Milan

Maurizio Mochetti

Studio Marconi

If when we think of technology what comes to mind are interminable video works, new and unusual art materials, or aggressive sound and light demonstrations that assault our audiovisual organs, well then, there is nothing of this in the calm and gentle realm of Maurizio Mochetti’s art. Mochetti uses technology in his work, but without any pretentiousness or grand effects; rather, he makes it seem completely natural. He is convinced that if modern artists can adopt anything at all as a material for art, then they can also adopt the technological. And yet, the typical reaction to this show, as to each of his shows, is: “Beautiful, despite the technology.”
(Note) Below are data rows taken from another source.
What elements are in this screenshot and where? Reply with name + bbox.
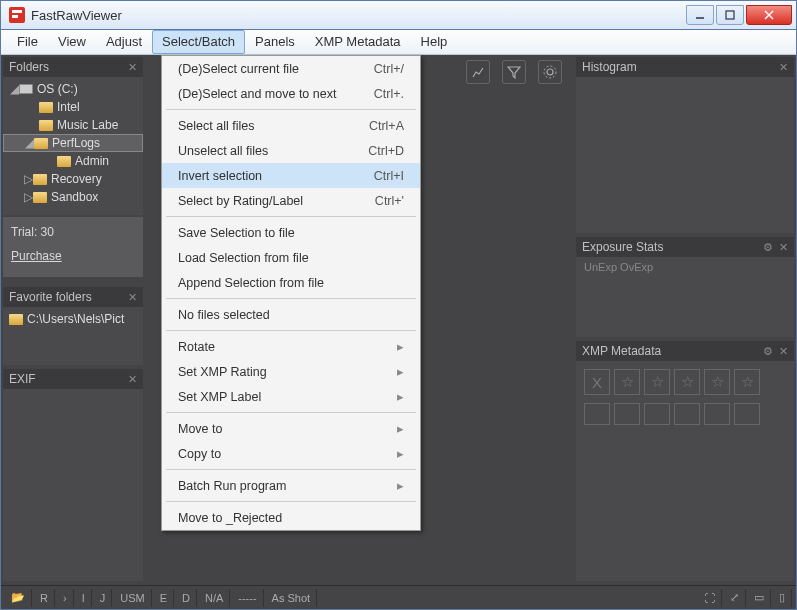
- label-swatch[interactable]: [644, 403, 670, 425]
- status-usm[interactable]: USM: [114, 589, 151, 607]
- label-swatch[interactable]: [674, 403, 700, 425]
- menu-item[interactable]: Set XMP Rating▸: [162, 359, 420, 384]
- menu-item[interactable]: Select all filesCtrl+A: [162, 113, 420, 138]
- minimize-button[interactable]: [686, 5, 714, 25]
- close-icon[interactable]: ✕: [128, 291, 137, 304]
- status-asshot[interactable]: As Shot: [266, 589, 318, 607]
- fullscreen-icon[interactable]: ⤢: [724, 589, 746, 607]
- menu-item-label: Copy to: [178, 447, 397, 461]
- label-swatch[interactable]: [614, 403, 640, 425]
- status-edit[interactable]: -----: [232, 589, 263, 607]
- menu-item[interactable]: Save Selection to file: [162, 220, 420, 245]
- zoom-in-icon[interactable]: ▯: [773, 589, 792, 607]
- close-icon[interactable]: ✕: [779, 61, 788, 74]
- menu-xmp-metadata[interactable]: XMP Metadata: [305, 30, 411, 54]
- menu-shortcut: Ctrl+A: [369, 119, 404, 133]
- menu-item[interactable]: Move to▸: [162, 416, 420, 441]
- filter-icon[interactable]: [502, 60, 526, 84]
- chart-icon[interactable]: [466, 60, 490, 84]
- menu-item[interactable]: Invert selectionCtrl+I: [162, 163, 420, 188]
- favorite-path[interactable]: C:\Users\Nels\Pict: [27, 312, 124, 326]
- close-icon[interactable]: ✕: [128, 61, 137, 74]
- xmp-panel: XMP Metadata⚙✕ X ☆ ☆ ☆ ☆ ☆: [576, 341, 794, 581]
- drive-icon: [19, 84, 33, 94]
- gear-icon[interactable]: ⚙: [763, 241, 773, 254]
- menu-adjust[interactable]: Adjust: [96, 30, 152, 54]
- label-swatch[interactable]: [704, 403, 730, 425]
- folder-open-icon[interactable]: 📂: [5, 589, 32, 607]
- menu-item[interactable]: Batch Run program▸: [162, 473, 420, 498]
- zoom-out-icon[interactable]: ▭: [748, 589, 771, 607]
- chevron-right-icon: ▸: [397, 339, 404, 354]
- menu-item-label: Unselect all files: [178, 144, 368, 158]
- close-button[interactable]: [746, 5, 792, 25]
- menu-item[interactable]: Rotate▸: [162, 334, 420, 359]
- chevron-right-icon: ▸: [397, 478, 404, 493]
- label-swatch[interactable]: [584, 403, 610, 425]
- menu-item[interactable]: Load Selection from file: [162, 245, 420, 270]
- rating-star-3[interactable]: ☆: [674, 369, 700, 395]
- rating-clear[interactable]: X: [584, 369, 610, 395]
- rating-star-1[interactable]: ☆: [614, 369, 640, 395]
- menu-item[interactable]: Select by Rating/LabelCtrl+': [162, 188, 420, 213]
- svg-rect-1: [12, 10, 22, 13]
- menu-item-label: Invert selection: [178, 169, 374, 183]
- menu-file[interactable]: File: [7, 30, 48, 54]
- menu-item-label: Rotate: [178, 340, 397, 354]
- menu-item[interactable]: Set XMP Label▸: [162, 384, 420, 409]
- menu-item[interactable]: Unselect all filesCtrl+D: [162, 138, 420, 163]
- menu-item-label: (De)Select and move to next: [178, 87, 374, 101]
- title-bar: FastRawViewer: [1, 1, 796, 30]
- tree-root: OS (C:): [37, 82, 78, 96]
- histogram-title: Histogram: [582, 60, 637, 74]
- close-icon[interactable]: ✕: [128, 373, 137, 386]
- menu-item[interactable]: Move to _Rejected: [162, 505, 420, 530]
- menu-bar: File View Adjust Select/Batch Panels XMP…: [1, 30, 796, 55]
- menu-select-batch[interactable]: Select/Batch: [152, 30, 245, 54]
- menu-panels[interactable]: Panels: [245, 30, 305, 54]
- menu-item-label: Set XMP Rating: [178, 365, 397, 379]
- folder-tree[interactable]: ◢OS (C:) Intel Music Labe ◢PerfLogs Admi…: [3, 77, 143, 209]
- chevron-right-icon: ▸: [397, 364, 404, 379]
- rating-star-2[interactable]: ☆: [644, 369, 670, 395]
- rating-star-5[interactable]: ☆: [734, 369, 760, 395]
- purchase-link[interactable]: Purchase: [11, 249, 135, 263]
- exposure-title: Exposure Stats: [582, 240, 663, 254]
- menu-item-label: No files selected: [178, 308, 404, 322]
- folder-icon: [33, 174, 47, 185]
- menu-item[interactable]: (De)Select and move to nextCtrl+.: [162, 81, 420, 106]
- status-j[interactable]: J: [94, 589, 113, 607]
- fit-icon[interactable]: ⛶: [698, 589, 722, 607]
- menu-item[interactable]: No files selected: [162, 302, 420, 327]
- svg-point-8: [547, 69, 553, 75]
- menu-item[interactable]: (De)Select current fileCtrl+/: [162, 56, 420, 81]
- tree-item: Recovery: [51, 172, 102, 186]
- menu-shortcut: Ctrl+.: [374, 87, 404, 101]
- window-title: FastRawViewer: [31, 8, 684, 23]
- status-r[interactable]: R: [34, 589, 55, 607]
- maximize-button[interactable]: [716, 5, 744, 25]
- rating-star-4[interactable]: ☆: [704, 369, 730, 395]
- menu-item[interactable]: Copy to▸: [162, 441, 420, 466]
- status-e[interactable]: E: [154, 589, 174, 607]
- menu-item[interactable]: Append Selection from file: [162, 270, 420, 295]
- status-bar: 📂 R › I J USM E D N/A ----- As Shot ⛶ ⤢ …: [1, 585, 796, 609]
- exif-panel: EXIF✕: [3, 369, 143, 581]
- label-swatch[interactable]: [734, 403, 760, 425]
- folder-icon: [57, 156, 71, 167]
- gear-icon[interactable]: [538, 60, 562, 84]
- gear-icon[interactable]: ⚙: [763, 345, 773, 358]
- menu-view[interactable]: View: [48, 30, 96, 54]
- status-d[interactable]: D: [176, 589, 197, 607]
- exif-title: EXIF: [9, 372, 36, 386]
- chevron-right-icon[interactable]: ›: [57, 589, 74, 607]
- menu-help[interactable]: Help: [411, 30, 458, 54]
- status-i[interactable]: I: [76, 589, 92, 607]
- close-icon[interactable]: ✕: [779, 241, 788, 254]
- close-icon[interactable]: ✕: [779, 345, 788, 358]
- svg-marker-7: [508, 67, 520, 78]
- workspace: Folders✕ ◢OS (C:) Intel Music Labe ◢Perf…: [1, 55, 796, 585]
- menu-item-label: Select by Rating/Label: [178, 194, 375, 208]
- folder-icon: [39, 102, 53, 113]
- folders-title: Folders: [9, 60, 49, 74]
Because Mochetti explores a broad range of subtle qualities within this passage from the artificial to the natural, a simple description of any of his works does not really suffice to convey the experience of that work—especially the ones in which the viewer’s presence forms an integral part of it. Those who attended this exhibition, which included a variety of works executed between 1970 and 1987, were shown a good selection of that range. In a work from 1970, Mochetti used electromagnetism to link two identical objects, each one of which had a lever, so that when a viewer pulled the lever on one, the lever on the other moved simultaneously. In another work from 1970, he placed two 3-inch cubes within a 40-inch space and monitored their distance electronically; if the cubes drifted apart more than that, they would be automatically destroyed. From 1980 there was a digital counter hanging on the wall at eye level, which continuously indicated the changing distance between the viewer and the wall. One of Mochetti’s most precisely constructed works, a piece from 1983, is also the lightest, consisting of a twisted steel wire suspended from the ceiling parallel to its shadow on the wall, with the shadow traced in pencil. Where the wire and its shadow end, there is a dot of light made by a laser that seems to have the function of announcing the existence of the work; otherwise, one would hardly have noticed it, like a piece of a spiderweb.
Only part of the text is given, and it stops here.